# What this task involves
Your copy must hold all of the data below, unchanged and without images.

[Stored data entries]
┄┄┄┄┄┄┄┄┄┄┄┄┄┄┄┄┄┄┄┄

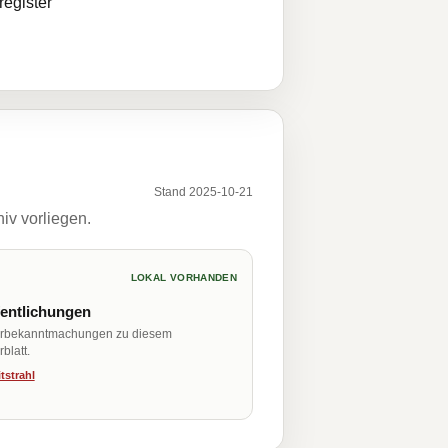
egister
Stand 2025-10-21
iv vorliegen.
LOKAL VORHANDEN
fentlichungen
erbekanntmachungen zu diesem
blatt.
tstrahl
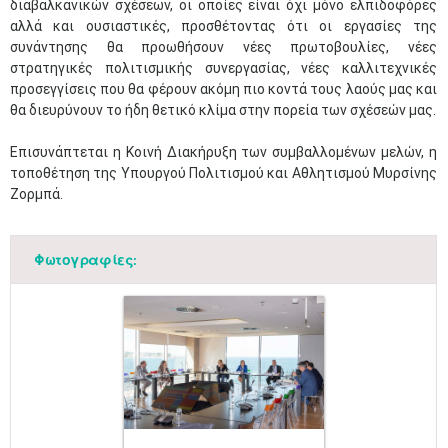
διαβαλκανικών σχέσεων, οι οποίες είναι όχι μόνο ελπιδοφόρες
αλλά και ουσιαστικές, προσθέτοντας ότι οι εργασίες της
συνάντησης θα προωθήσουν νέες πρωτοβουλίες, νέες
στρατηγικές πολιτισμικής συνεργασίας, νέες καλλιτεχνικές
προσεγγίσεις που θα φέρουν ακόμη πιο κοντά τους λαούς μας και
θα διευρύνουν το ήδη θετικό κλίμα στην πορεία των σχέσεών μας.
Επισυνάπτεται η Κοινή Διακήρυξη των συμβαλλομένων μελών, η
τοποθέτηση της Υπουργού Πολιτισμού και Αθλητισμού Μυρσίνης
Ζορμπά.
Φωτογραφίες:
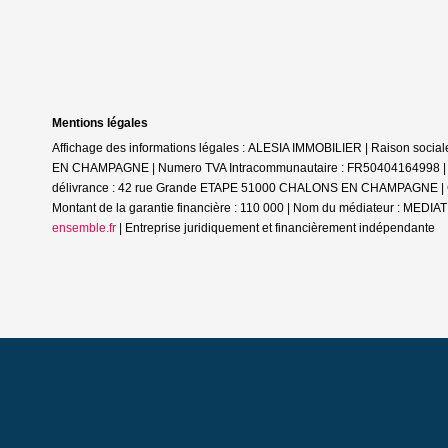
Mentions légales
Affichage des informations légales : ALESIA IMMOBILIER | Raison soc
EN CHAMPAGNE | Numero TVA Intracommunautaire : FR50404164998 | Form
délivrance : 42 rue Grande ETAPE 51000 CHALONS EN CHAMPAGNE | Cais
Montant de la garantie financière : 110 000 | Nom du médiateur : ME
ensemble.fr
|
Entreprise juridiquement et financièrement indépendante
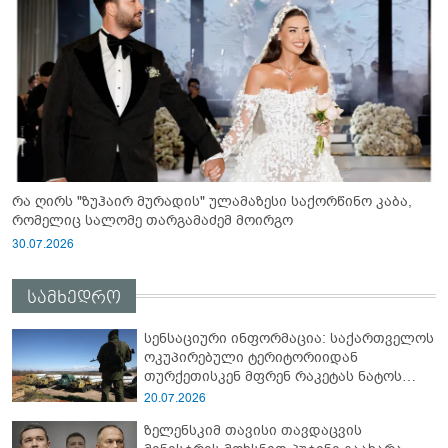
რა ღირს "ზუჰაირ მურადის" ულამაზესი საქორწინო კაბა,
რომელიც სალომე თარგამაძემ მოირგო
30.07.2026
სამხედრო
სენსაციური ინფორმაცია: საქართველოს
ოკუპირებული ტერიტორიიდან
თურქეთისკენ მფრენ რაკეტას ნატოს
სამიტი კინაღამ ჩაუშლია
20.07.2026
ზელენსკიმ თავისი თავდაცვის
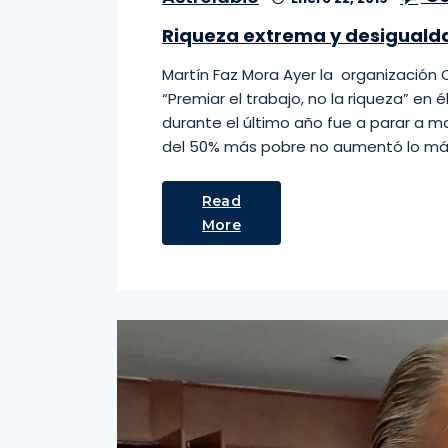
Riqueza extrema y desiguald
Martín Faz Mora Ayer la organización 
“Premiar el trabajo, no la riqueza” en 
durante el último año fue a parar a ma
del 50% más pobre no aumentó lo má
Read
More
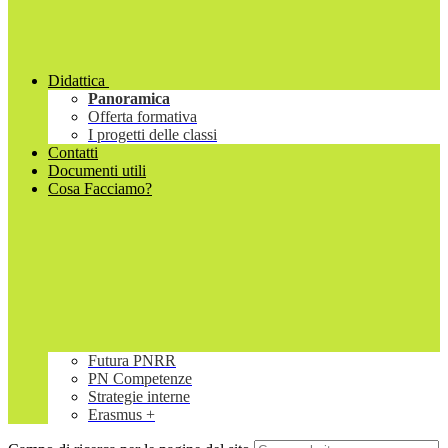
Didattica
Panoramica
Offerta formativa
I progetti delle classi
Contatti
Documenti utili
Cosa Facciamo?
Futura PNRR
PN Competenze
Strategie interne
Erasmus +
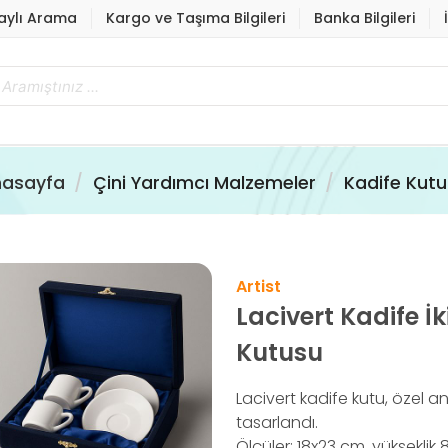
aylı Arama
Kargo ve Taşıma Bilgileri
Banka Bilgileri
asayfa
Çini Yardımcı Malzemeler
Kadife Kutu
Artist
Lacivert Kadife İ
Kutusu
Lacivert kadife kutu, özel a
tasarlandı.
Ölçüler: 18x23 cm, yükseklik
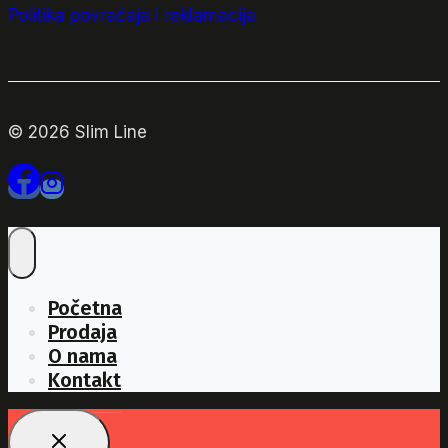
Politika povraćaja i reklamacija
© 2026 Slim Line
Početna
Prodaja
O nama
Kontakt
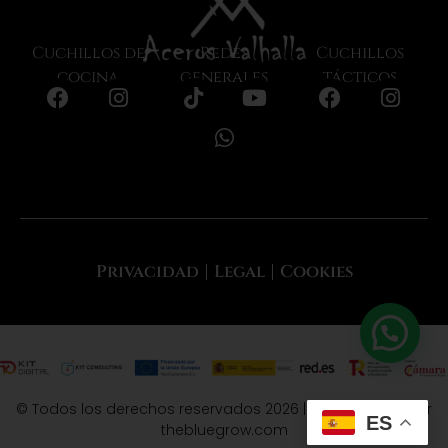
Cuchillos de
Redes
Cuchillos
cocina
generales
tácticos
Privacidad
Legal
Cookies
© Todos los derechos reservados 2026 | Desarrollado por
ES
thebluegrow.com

┄┄┄┄┄┄┄┄┄┄┄┄┄┄┄┄┄┄┄┄

# Your response
egister
Stand 2025-10-21
iv vorliegen.
LOKAL VORHANDEN
fentlichungen
erbekanntmachungen zu diesem
blatt.
tstrahl
διαβαλκανικών σχέσεων, οι οποίες είναι όχι μόνο ελπιδοφόρες
αλλά και ουσιαστικές, προσθέτοντας ότι οι εργασίες της
συνάντησης θα προωθήσουν νέες πρωτοβουλίες, νέες
στρατηγικές πολιτισμικής συνεργασίας, νέες καλλιτεχνικές
προσεγγίσεις που θα φέρουν ακόμη πιο κοντά τους λαούς μας και
θα διευρύνουν το ήδη θετικό κλίμα στην πορεία των σχέσεών μας.
Επισυνάπτεται η Κοινή Διακήρυξη των συμβαλλομένων μελών, η
τοποθέτηση της Υπουργού Πολιτισμού και Αθλητισμού Μυρσίνης
Ζορμπά.
Φωτογραφίες:
Mentions légales
Affichage des informations légales : ALESIA IMMOBILIER | Raison soc
EN CHAMPAGNE | Numero TVA Intracommunautaire : FR50404164998 | Form
délivrance : 42 rue Grande ETAPE 51000 CHALONS EN CHAMPAGNE | Cais
Montant de la garantie financière : 110 000 | Nom du médiateur : ME
ensemble.fr
|
Entreprise juridiquement et financièrement indépendante
რა ღირს "ზუჰაირ მურადის" ულამაზესი საქორწინო კაბა,
რომელიც სალომე თარგამაძემ მოირგო
30.07.2026
სამხედრო
სენსაციური ინფორმაცია: საქართველოს
ოკუპირებული ტერიტორიიდან
თურქეთისკენ მფრენ რაკეტას ნატოს
სამიტი კინაღამ ჩაუშლია
20.07.2026
ზელენსკიმ თავისი თავდაცვის
Riqueza extrema y desiguald
Martín Faz Mora Ayer la organización 
“Premiar el trabajo, no la riqueza” en 
durante el último año fue a parar a ma
del 50% más pobre no aumentó lo má
Read
More
Didattica
Panoramica
Offerta formativa
I progetti delle classi
Contatti
Documenti utili
Cosa Facciamo?
Futura PNRR
PN Competenze
Strategie interne
Erasmus +
aylı Arama
Kargo ve Taşıma Bilgileri
Banka Bilgileri
asayfa
Çini Yardımcı Malzemeler
Kadife Kutu
Artist
Lacivert Kadife İ
Kutusu
Lacivert kadife kutu, özel a
tasarlandı.
Ölçüler: 18x23 cm, yükseklik
Politika povraćaja i reklamacija
© 2026 Slim Line
Početna
Prodaja
O nama
Kontakt
Cuchillos de
Redes
Cuchillos
cocina
generales
tácticos
Privacidad
Legal
Cookies
© Todos los derechos reservados 2026 | Desarrollado por
ES
thebluegrow.com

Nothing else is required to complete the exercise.